New York child support does not automatically cover college expenses. Under New York Domestic Relations Law § 240(1-b)(c)(7), courts have discretionary authority to order parents to contribute to a child's post-secondary education costs as a separate add-on to basic child support. This college contribution is not guaranteed — courts must evaluate statutory factors including parental income, educational backgrounds, and the child's academic ability before ordering payment. The obligation ends when the child turns 21, which is New York's age of emancipation.
Key Facts Table
| Factor | New York Requirement |
|---|---|
| Filing Fee | $335 ($210 index number + $125 RJI) |
| Waiting Period | None (uncontested) |
| Residency Requirement | 1-2 years depending on connection to NY (DRL § 230) |
| Grounds | No-fault or fault-based |
| Property Division | Equitable distribution (not 50/50) |
| Child Support Age | Until 21 years old |
| College Expenses | Discretionary add-on under DRL § 240(1-b)(c)(7) |
| SUNY Cap (2026) | Approximately $27,000-$30,000/year |
| CSSA Income Cap (2026) | $193,000 combined parental income |
How New York Treats College Expenses in Divorce
New York courts treat college tuition as a discretionary add-on expense separate from basic child support obligations under DRL § 240(1-b)(c)(7). Parents cannot assume the court will order college contributions — judges evaluate each case individually based on statutory factors before making such an order. The standard child support calculation under the Child Support Standards Act (CSSA) covers basic necessities like food, housing, and clothing, but educational expenses beyond high school require a separate judicial determination.
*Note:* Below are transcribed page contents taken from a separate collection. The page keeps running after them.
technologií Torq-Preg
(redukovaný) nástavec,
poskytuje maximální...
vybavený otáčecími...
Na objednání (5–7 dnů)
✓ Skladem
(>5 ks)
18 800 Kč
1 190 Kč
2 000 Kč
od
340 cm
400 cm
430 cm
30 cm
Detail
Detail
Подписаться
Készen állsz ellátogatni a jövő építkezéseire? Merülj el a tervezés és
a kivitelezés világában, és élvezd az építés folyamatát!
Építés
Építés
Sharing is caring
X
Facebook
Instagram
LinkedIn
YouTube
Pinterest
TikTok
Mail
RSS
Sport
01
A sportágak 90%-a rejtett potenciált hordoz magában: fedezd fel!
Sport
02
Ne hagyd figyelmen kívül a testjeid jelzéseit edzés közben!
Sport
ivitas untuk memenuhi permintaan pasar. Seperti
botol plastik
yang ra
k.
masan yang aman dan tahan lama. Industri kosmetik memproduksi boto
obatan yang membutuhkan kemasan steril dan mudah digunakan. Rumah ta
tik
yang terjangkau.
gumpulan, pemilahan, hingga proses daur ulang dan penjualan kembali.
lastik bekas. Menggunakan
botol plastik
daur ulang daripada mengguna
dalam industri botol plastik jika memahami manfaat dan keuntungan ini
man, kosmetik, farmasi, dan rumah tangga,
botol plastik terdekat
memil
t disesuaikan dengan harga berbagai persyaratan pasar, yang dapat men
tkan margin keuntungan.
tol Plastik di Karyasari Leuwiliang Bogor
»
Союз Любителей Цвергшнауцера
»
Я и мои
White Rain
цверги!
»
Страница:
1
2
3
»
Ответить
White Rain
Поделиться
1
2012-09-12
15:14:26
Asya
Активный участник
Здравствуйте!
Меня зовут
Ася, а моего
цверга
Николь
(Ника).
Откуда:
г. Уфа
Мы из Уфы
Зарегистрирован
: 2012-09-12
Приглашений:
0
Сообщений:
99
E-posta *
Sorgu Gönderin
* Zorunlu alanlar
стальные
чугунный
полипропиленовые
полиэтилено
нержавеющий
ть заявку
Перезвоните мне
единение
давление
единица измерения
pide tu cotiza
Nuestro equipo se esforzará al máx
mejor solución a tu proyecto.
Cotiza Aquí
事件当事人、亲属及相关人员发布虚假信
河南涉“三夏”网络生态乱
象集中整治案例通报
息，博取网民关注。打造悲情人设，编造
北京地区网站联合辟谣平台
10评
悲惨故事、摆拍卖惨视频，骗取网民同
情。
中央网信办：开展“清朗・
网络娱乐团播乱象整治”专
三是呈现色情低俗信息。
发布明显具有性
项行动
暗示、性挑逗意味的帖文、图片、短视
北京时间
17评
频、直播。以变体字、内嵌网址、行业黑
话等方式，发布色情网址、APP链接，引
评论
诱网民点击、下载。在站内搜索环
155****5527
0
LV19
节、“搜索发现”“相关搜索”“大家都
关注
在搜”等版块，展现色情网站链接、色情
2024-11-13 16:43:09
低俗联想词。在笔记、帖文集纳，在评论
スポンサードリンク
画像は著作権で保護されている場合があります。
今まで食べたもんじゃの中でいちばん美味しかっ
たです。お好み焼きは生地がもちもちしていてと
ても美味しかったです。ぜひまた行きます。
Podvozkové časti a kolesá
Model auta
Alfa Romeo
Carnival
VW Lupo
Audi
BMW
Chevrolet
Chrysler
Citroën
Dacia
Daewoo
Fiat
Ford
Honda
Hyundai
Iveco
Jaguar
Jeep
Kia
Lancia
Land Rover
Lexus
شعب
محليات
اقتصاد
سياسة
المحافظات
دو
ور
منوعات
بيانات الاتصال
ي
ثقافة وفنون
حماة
The critical distinction is timing: basic child support continues automatically until age 21 under New York law, but college expense orders must be specifically requested and granted by the court. Without an agreement or court order addressing college costs, the non-custodial parent has no legal obligation to contribute to higher education expenses.
The SUNY Cap: Understanding New York's College Cost Limitation
New York courts commonly apply the SUNY cap when ordering parental contributions to college expenses, limiting obligated amounts to the cost of attending a State University of New York school regardless of where the child actually enrolls. For the 2025-2026 academic year, SUNY costs for in-state students average $27,000-$30,000 annually including tuition, room, board, and fees. At SUNY Stony Brook, the estimated total cost is approximately $32,759 for in-state students ($11,315 tuition/fees plus $21,444 room/board). SUNY Albany runs approximately $29,469 ($10,798 tuition/fees plus $18,671 room/board).
The SUNY cap serves an important policy function by protecting parents from being forced to fund expensive private universities when more affordable public options exist. However, courts retain discretion to exceed the SUNY cap in cases where wealthy parents could afford private school costs and the child demonstrates exceptional academic achievement warranting attendance at a more expensive institution. The cap is a guideline, not an absolute limit.
Factors Courts Consider When Ordering College Contributions
New York courts evaluate multiple statutory and case-law factors before ordering parents to contribute to college expenses under DRL § 240(1-b)(c)(7). The most significant factors include:
Parental financial capacity receives primary consideration — courts examine each parent's income, assets, debts, and overall financial circumstances. A parent earning $250,000 annually faces different expectations than one earning $50,000. The standard of living the family maintained during the marriage also matters; if both parents are college-educated professionals who always assumed their children would attend college, courts view higher education as part of the expected family lifestyle.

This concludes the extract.